When I returned to the house on Harper Lane after work, I ate my dinner quickly and crawled into bed, since being awake was torturous. In the morning I would try to soothe myself with a hot shower, but I grew increasingly worried as the drain filled with clumps of my hair.

 

At the Baptist clinic, Gladys would say, “You must have been good this week!”8 She and the other women were interested in my progress, pulling up my shirt to get a better look at my hips and tummy. The weigh-in was the highlight of my week. I was good for a whole month and lost twenty-nine pounds.

 

 

 

 

 

When July came, my father sent my yearly airline ticket, Los Angeles to Boise, but I told him I couldn’t visit. There was no way for me to transport my Baptist frozen meals, and I couldn’t eat normal food. “You’re not coming to visit me because of a diet?”

 

“I can’t, Daddy. You’ll be proud of me when this is finished, I promise.” I was his only child. He had married again, but his new wife couldn’t have children, so I was his only hope for grandkids. If I was fat, no one would want to marry me.
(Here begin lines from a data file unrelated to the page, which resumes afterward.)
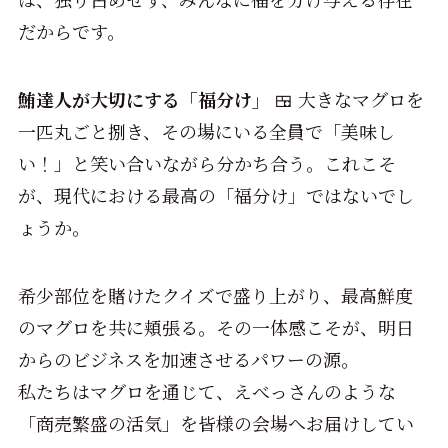
だからです。
鮪達人が大切にする「福分け」
🍱 大きなマグロを
一匹丸ごと捌き、その場にいる全員で「美味し
い！」と笑い合いながら分かち合う。これこそ
が、現代における最高の「福分け」ではないでし
ょうか。
希少部位を賭けたクイズで盛り上がり、最高鮮度
のマグロを共に頬張る。その一体感こそが、明日
からのビジネスを加速させるパワーの源。
私たちはマグロを通じて、えべっさんのような
「商売繁盛の活気」を皆様の会場へお届けしてい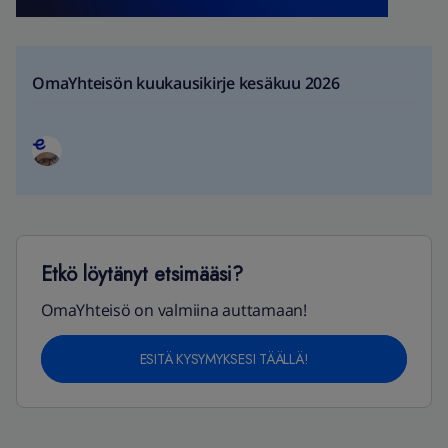
OmaYhteisön kuukausikirje kesäkuu 2026
Etkö löytänyt etsimääsi?
OmaYhteisö on valmiina auttamaan!
ESITÄ KYSYMYKSESI TÄÄLLÄ!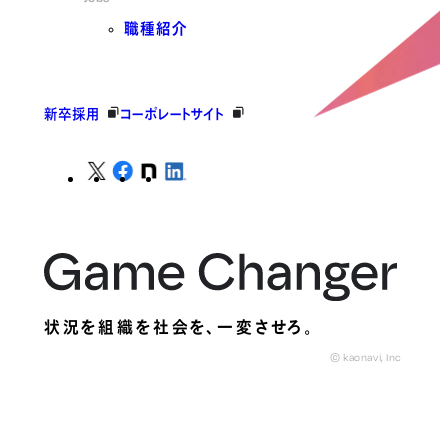
職種紹介
新卒採用
コーポレートサイト
状況を組織を社会を、
一変させろ。
© kaonavi, Inc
I wanted to tell him this, to explain that this wasn’t just a diet, that everything in my future and his depended on it, but I couldn’t say the words.

 

With my summer cleared of all obligations except for my job at the restaurant, I spent most of my time alone at home. When I went out, I didn’t have the energy to care if people took photographs of me. Nicolette invited me to the mall and to movies, but I couldn’t be surrounded by such fattening food. Every evening at the restaurant I was exposed to non-Baptist food, and those were the worst two hours of my day.

 

In our weekly meetings, Gladys expressed her worries about my job. “You need to separate yourself from temptation, Miss Kettle.”

 

“If I don’t work at the restaurant I can’t afford to be a Baptist.”

 

“Well, we don’t want that,” Gladys said. There was a newspaper on her desk and she began to look through the classifieds to help me find a job that didn’t involve food. “Here’s an ad for a dog walker.”

 

“I don’t have the energy to walk.”

 

“Babysitting?”

 

I imagined being passed out from hunger on the kitchen floor and a toddler with a phone, trying to dial 911.

 

“No, I’m better off at the restaurant. I can handle it.”

 

Except that I couldn’t. One evening I had to stir a massive pot of macaroni and cheese, then serve it up on plates for thirty-four children celebrating a birthday. There must have been thousands of pasta tubes in the pot, glistening in the gluey cheese. The intoxicating smell filled my nose and my mouth, even penetrating my brain and wrapping its orange tentacles around every conscious thought. Nothing tastes as good as skinny feels, that’s what I told myself. I wondered how many calories were in the pot. A hundred thousand? A million? The thought was repulsive.

 

When the plates came back to the kitchen, a few of them were scraped clean, but there were many with lumps of macaroni and cheese stuck to them. A few of the plates looked as if they hadn’t been touched. The dishes were lined on the counter, waiting for Luis to clean them, but he had gone out back for a smoke.